Le Groupe de soutien à l’islam et aux musulmans (JNIM), affilié à Al-Qaïda, a revendiqué lundi une nouvelle attaque dans le centre du Mali. Dans une vidéo diffusée sur ses canaux de propagande, l’organisation affirme avoir ciblé, le 21 mai dernier, des positions de milices Dozo pro-gouvernementales à Logo, dans la région de Mopti. Cette opération intervient dans un contexte de recrudescence des violences armées dans le centre malien, marqué par des affrontements répétés entre groupes jihadistes, milices locales et forces alliées de l’État.
Le centre du Mali demeure l’un des principaux foyers d’instabilité sécuritaire au Sahel. Le JNIM, coalition jihadiste liée à Al-Qaïda et active dans plusieurs pays ouest-africains, a publié une vidéo de 49 secondes revendiquant une attaque menée contre des milices Dozo dans la localité de Logo, située à l’ouest de Bankass, dans la région de Mopti.
Dans cette séquence relayée sur ses plateformes médiatiques, le groupe affirme avoir tué douze membres des milices locales et détruit plusieurs infrastructures ainsi que du matériel utilisé par ces combattants communautaires alliés aux autorités maliennes. Les chiffres avancés par l’organisation n’ont toutefois pas été confirmés de manière indépendante au moment de la publication.
Cette attaque s’inscrit dans une dynamique de violences croissantes observée depuis plusieurs semaines dans le centre du Mali. Selon plusieurs sources sécuritaires et humanitaires, certaines localités de la région auraient récemment manifesté leur opposition à l’influence et au contrôle, exercés par le JNIM. En réaction, le groupe armé aurait multiplié les opérations de représailles contre des villages et des positions tenues par les milices Dozo, accusées de collaborer avec les forces gouvernementales.
Les Dozo, confréries traditionnelles de chasseurs présentes dans plusieurs pays d’Afrique de l’Ouest, jouent depuis plusieurs années un rôle sécuritaire informel dans certaines zones rurales maliennes. Dans le contexte du conflit au Mali, plusieurs de ces groupes ont été mobilisés pour soutenir les forces locales face aux organisations jihadistes. Toutefois, leur implication dans le conflit reste controversée, certaines organisations de défense des droits humains ayant déjà dénoncé des abus commis contre des civils dans différentes régions du pays.

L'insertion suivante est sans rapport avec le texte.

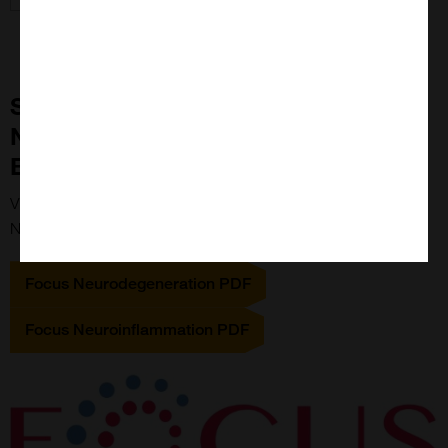
Study Neuroinflammation and
Neurodegeneration with Focus
Biomolecules
View the PDFs below to view Focus Biomolecules'
Neuroscience range
Focus Neurodegeneration PDF
Focus Neuroinflammation PDF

La région de Mopti est devenue, depuis 2015, l’un des épicentres de l’insécurité au Mali. D’après les données de l’ONG ACLED (Armed Conflict Location & Event Data Project), des milliers de personnes ont été tuées dans les violences liées aux groupes armés et aux affrontements communautaires dans le centre malien au cours des dernières années. Les attaques visant les civils, les milices locales et les forces de sécurité se poursuivent malgré les opérations militaires conduites par les autorités de transition maliennes et leurs partenaires sécuritaires.
Cette nouvelle offensive revendiquée par le JNIM illustre également la capacité persistante du groupe à maintenir une présence opérationnelle dans plusieurs zones rurales du Mali, malgré la pression militaire exercée contre ses réseaux.
Alors que le Mali traverse une crise sécuritaire prolongée, la multiplication des affrontements entre groupes jihadistes et milices communautaires accentue les risques de fragmentation locale et d’escalade des violences. Dans le centre du pays, les populations civiles restent les premières exposées aux conséquences humanitaires et sécuritaires d’un conflit devenu l’un des plus complexes du Sahel.